WASHINGTON — Whether it means opening school track meets to deaf children or developing a new lunch menu with safe alternatives for students with food allergies, recent Obama administration decisions could significantly affect Americans with disabilities. But there’s been little progress in one of the most stubborn challenges: employing the disabled.

According to government labor data, of the 29 million working-age Americans with a disability — those who are 16 years and older — 5.2 million are employed. That’s 18 percent of the disabled population and is down from 20 percent four years ago. The employment rate for people without a disability was 63 percent in February.

The job numbers for the disabled haven’t budged much since the passage of the Americans with Disabilities Act of 1990, which gave millions of disabled people civil rights protections and guaranteed equal opportunity in employment, public accommodations, transportation, government services and more.

The National Council on Disability’s Jeff Rosen said longstanding prejudicial attitudes need to be addressed to boost jobs.

“Employers are still catching on to the fact that the needs of most workers with disabilities aren’t special, but employees with disabilities often bring specialized skills to the workplace,” Rosen said. “Perhaps no one knows how to adapt, think critically or find solutions better than someone who has to do so daily in order to navigate a world that wasn’t built with them in mind.”

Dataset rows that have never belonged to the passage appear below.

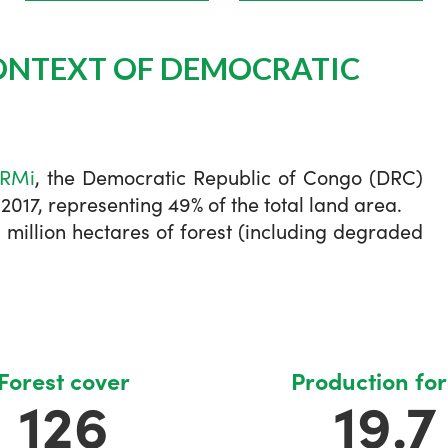
ONTEXT OF DEMOCRATIC
FRMi
, the Democratic Republic of Congo (DRC)
 2017, representing 49% of the total land area.
6 million hectares of forest (including degraded
Forest cover
Production for
126
19.7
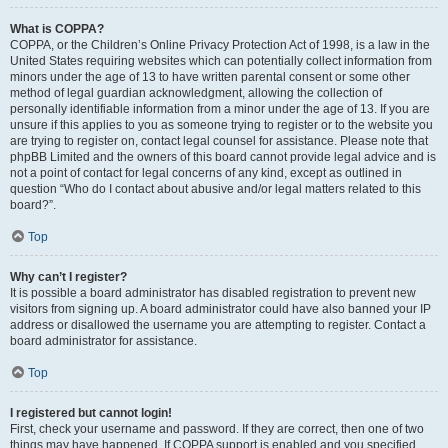
What is COPPA?
COPPA, or the Children’s Online Privacy Protection Act of 1998, is a law in the
United States requiring websites which can potentially collect information from
minors under the age of 13 to have written parental consent or some other
method of legal guardian acknowledgment, allowing the collection of
personally identifiable information from a minor under the age of 13. If you are
unsure if this applies to you as someone trying to register or to the website you
are trying to register on, contact legal counsel for assistance. Please note that
phpBB Limited and the owners of this board cannot provide legal advice and is
not a point of contact for legal concerns of any kind, except as outlined in
question “Who do I contact about abusive and/or legal matters related to this
board?”.
Top
Why can’t I register?
It is possible a board administrator has disabled registration to prevent new
visitors from signing up. A board administrator could have also banned your IP
address or disallowed the username you are attempting to register. Contact a
board administrator for assistance.
Top
I registered but cannot login!
First, check your username and password. If they are correct, then one of two
things may have happened. If COPPA support is enabled and you specified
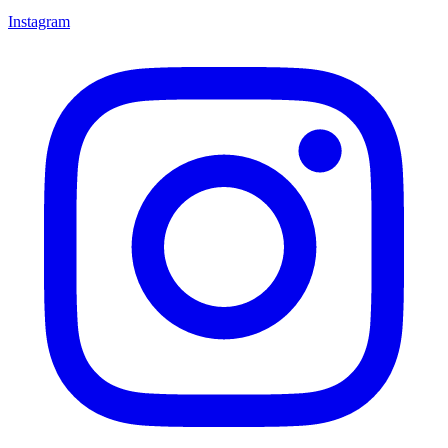
Instagram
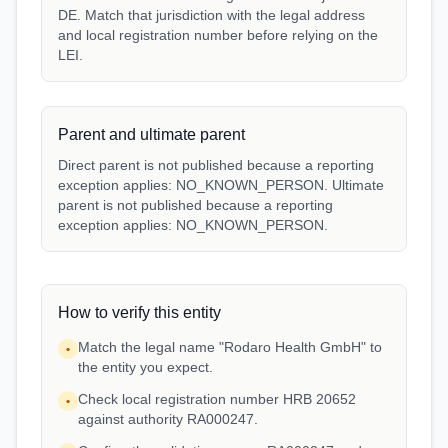
DE. Match that jurisdiction with the legal address
and local registration number before relying on the
LEI.
Parent and ultimate parent
Direct parent is not published because a reporting
exception applies: NO_KNOWN_PERSON. Ultimate
parent is not published because a reporting
exception applies: NO_KNOWN_PERSON.
How to verify this entity
Match the legal name "Rodaro Health GmbH" to
•
the entity you expect.
Check local registration number HRB 20652
•
against authority RA000247.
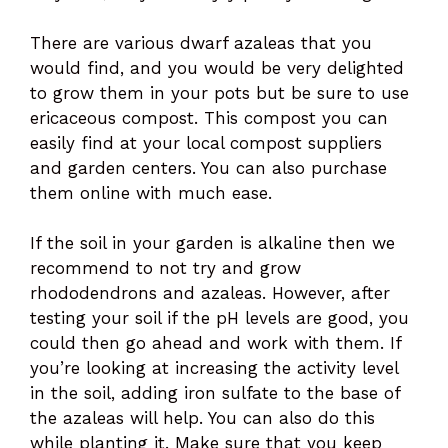
There are various dwarf azaleas that you
would find, and you would be very delighted
to grow them in your pots but be sure to use
ericaceous compost. This compost you can
easily find at your local compost suppliers
and garden centers. You can also purchase
them online with much ease.
If the soil in your garden is alkaline then we
recommend to not try and grow
rhododendrons and azaleas. However, after
testing your soil if the pH levels are good, you
could then go ahead and work with them. If
you’re looking at increasing the activity level
in the soil, adding iron sulfate to the base of
the azaleas will help. You can also do this
while planting it. Make sure that you keep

Rosen, who is deaf, was named in January as chairman of the council, an independent federal agency that advises the president, Congress and other federal agencies on disability policy.

The Obama administration recently has acted to expand the rights of Americans with disabilities in other areas.

The Education Department’s civil rights division released new guidelines that direct schools to provide students with disabilities equal access to extracurricular sports teams. If schools can’t, they should create similar athletic programs for disabled children, the department said.

Also, the Justice Department said in a settlement with a Massachusetts college, Lesley University, that severe food allergies can be considered a disability under the law. That potentially could lead to new menus and accommodations at schools, restaurants and other places to address the needs of people with food allergies.

One silver lining in the lagging employment for the disabled has been federal hiring.

The latest data from the U.S. Office of Personnel Management shows nearly 15 percent of new federal hires between 2010 and 2011 were people with disabilities — almost 19,000 people. That’s up from the previous year when about 10 percent of new hires were people with disabilities.

President Barack Obama signed an executive order in 2010 aimed at improving the federal ranks of people with disabilities. The goal was to add 100,000 disabled people to federal payrolls in five years; that would be within reach if the 2010-2011 hiring numbers were to stick or improve.